» Work to be completed
In the records that follow, the lines from the one containing "湯などもありますよね。では筋肉の" to the one containing "hola@onlymusicshop.com", inclusive, are to be given again exactly.

» Stored data
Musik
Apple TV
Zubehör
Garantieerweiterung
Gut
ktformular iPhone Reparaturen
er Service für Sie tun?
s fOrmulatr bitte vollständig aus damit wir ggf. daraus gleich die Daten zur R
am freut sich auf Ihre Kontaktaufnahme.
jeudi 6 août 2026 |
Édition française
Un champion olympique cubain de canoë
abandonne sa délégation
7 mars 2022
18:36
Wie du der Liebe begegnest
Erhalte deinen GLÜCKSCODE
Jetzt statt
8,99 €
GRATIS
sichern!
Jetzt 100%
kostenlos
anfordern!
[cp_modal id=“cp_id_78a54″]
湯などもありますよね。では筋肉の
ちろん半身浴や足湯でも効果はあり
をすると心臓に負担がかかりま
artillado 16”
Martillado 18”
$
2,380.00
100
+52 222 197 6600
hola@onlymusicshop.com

* * *

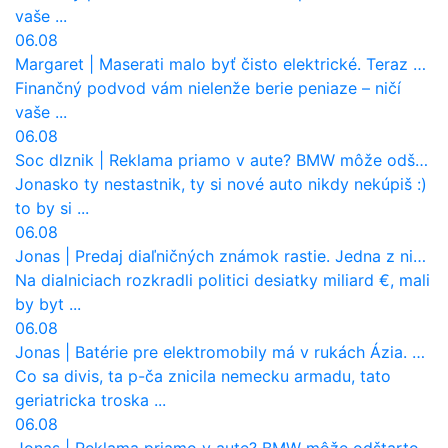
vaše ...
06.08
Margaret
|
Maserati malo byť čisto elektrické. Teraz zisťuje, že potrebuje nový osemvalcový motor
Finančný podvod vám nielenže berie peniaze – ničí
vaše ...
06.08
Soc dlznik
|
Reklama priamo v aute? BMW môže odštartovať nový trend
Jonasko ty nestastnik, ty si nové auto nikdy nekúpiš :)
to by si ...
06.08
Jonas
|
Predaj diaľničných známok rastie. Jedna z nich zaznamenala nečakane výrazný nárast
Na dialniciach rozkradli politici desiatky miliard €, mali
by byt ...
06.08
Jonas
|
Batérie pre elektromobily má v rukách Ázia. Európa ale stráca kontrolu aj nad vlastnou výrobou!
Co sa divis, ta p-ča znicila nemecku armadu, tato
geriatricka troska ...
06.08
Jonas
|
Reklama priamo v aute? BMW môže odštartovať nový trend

» Problem solution
湯などもありますよね。では筋肉の
ちろん半身浴や足湯でも効果はあり
をすると心臓に負担がかかりま
artillado 16”
Martillado 18”
$
2,380.00
100
+52 222 197 6600
hola@onlymusicshop.com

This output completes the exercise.